[[ Data section, beginning ]]

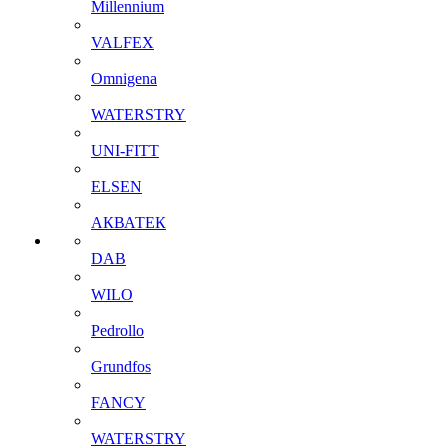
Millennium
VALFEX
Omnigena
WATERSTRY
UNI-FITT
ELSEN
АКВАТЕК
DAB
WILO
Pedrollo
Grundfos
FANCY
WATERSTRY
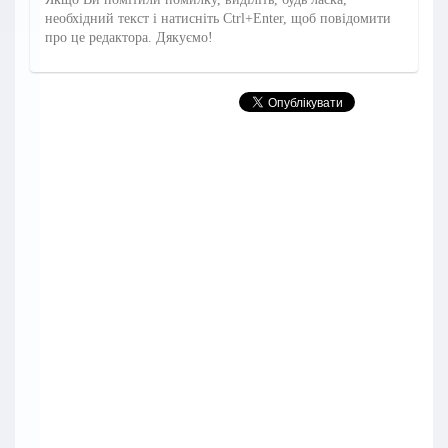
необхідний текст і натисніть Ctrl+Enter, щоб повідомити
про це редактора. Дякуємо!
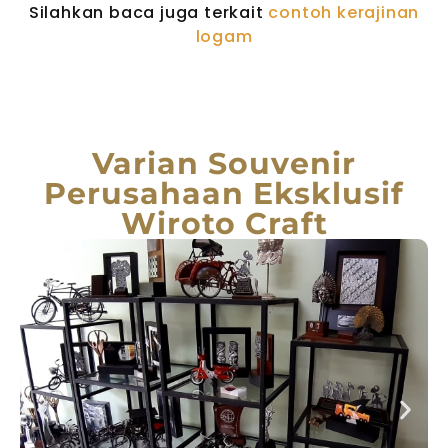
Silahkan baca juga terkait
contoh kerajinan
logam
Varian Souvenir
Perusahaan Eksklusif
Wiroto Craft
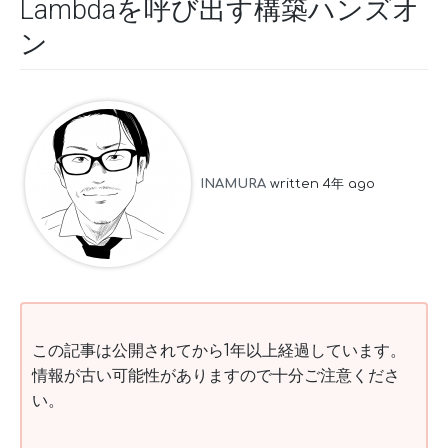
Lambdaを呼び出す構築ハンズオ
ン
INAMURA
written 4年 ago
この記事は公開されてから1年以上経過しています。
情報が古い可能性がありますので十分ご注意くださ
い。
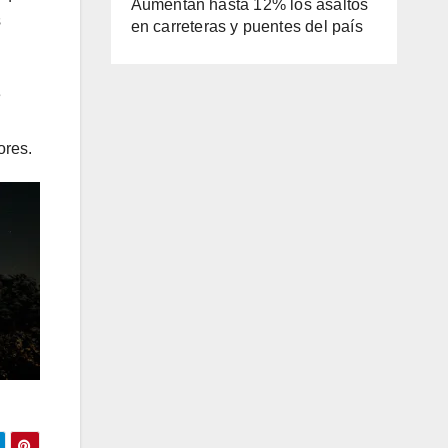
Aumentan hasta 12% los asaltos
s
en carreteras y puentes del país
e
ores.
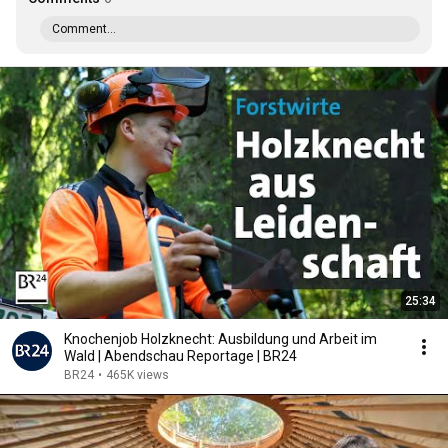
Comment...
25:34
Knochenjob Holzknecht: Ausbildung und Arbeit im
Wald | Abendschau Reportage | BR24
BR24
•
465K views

[[ Data section, end ]]
[[ Data section, beginning ]]

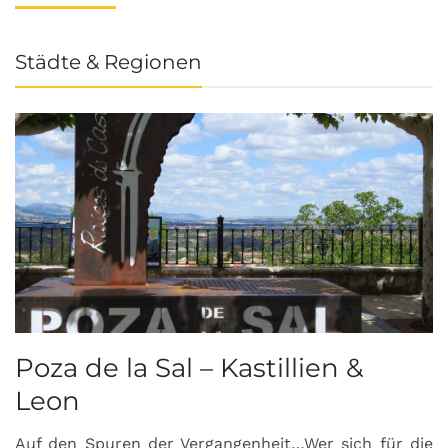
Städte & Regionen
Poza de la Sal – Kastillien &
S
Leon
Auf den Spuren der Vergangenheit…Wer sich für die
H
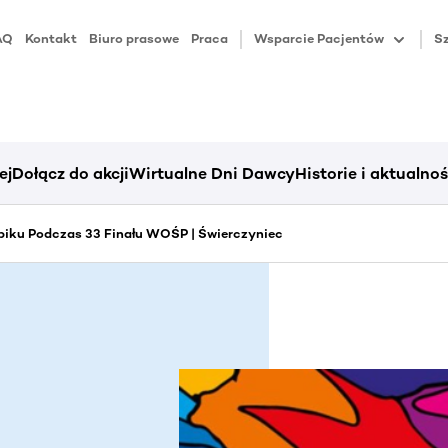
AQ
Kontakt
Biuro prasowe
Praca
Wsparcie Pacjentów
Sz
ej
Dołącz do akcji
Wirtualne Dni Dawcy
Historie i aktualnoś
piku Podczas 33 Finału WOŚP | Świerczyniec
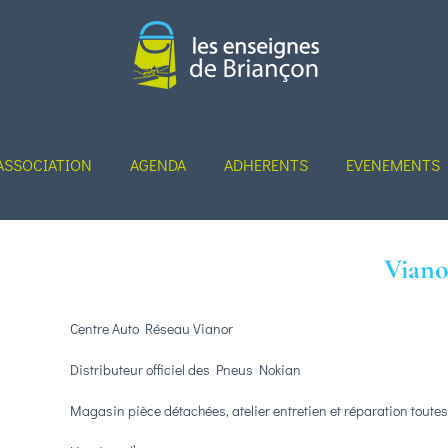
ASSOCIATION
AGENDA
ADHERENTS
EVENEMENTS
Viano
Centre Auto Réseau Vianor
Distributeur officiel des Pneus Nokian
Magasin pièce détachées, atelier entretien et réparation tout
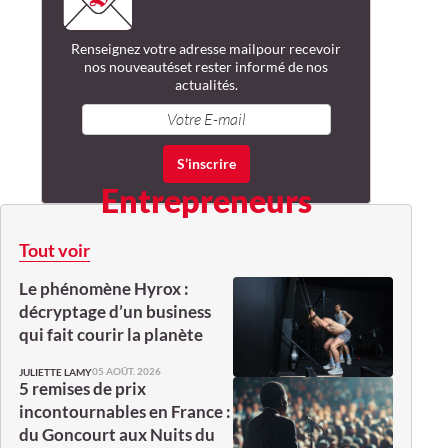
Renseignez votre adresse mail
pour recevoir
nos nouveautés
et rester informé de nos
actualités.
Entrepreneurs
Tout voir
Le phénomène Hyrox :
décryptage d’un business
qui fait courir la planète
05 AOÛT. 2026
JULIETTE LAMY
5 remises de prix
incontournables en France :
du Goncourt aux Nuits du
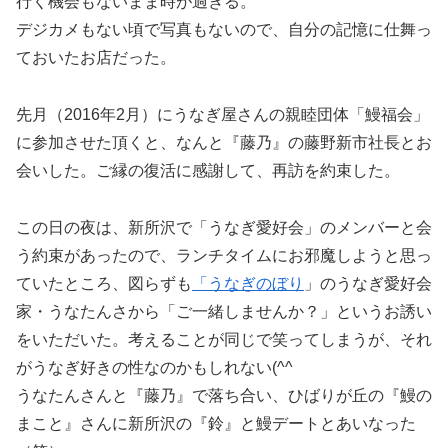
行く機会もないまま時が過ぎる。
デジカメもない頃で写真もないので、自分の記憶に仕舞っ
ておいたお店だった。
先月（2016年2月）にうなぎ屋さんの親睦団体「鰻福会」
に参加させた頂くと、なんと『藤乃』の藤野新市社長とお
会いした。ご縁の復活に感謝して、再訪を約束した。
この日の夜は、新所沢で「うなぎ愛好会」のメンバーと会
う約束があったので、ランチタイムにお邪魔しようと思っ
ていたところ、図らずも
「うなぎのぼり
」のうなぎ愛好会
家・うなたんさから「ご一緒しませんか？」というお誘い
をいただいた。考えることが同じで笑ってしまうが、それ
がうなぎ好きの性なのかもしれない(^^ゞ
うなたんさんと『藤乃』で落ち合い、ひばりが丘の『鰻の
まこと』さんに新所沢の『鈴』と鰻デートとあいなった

[[ Data section, end ]]

Could you set down, exactly as written, the lines above between the one holding "デジカメもない頃で写真もないので、自分の記憶に仕舞っ" and the one holding "をいただいた。考えることが同じで笑ってしまうが、それ", inclusive, and nothing more?

デジカメもない頃で写真もないので、自分の記憶に仕舞っ
ておいたお店だった。
先月（2016年2月）にうなぎ屋さんの親睦団体「鰻福会」
に参加させた頂くと、なんと『藤乃』の藤野新市社長とお
会いした。ご縁の復活に感謝して、再訪を約束した。
この日の夜は、新所沢で「うなぎ愛好会」のメンバーと会
う約束があったので、ランチタイムにお邪魔しようと思っ
ていたところ、図らずも
「うなぎのぼり
」のうなぎ愛好会
家・うなたんさから「ご一緒しませんか？」というお誘い
をいただいた。考えることが同じで笑ってしまうが、それ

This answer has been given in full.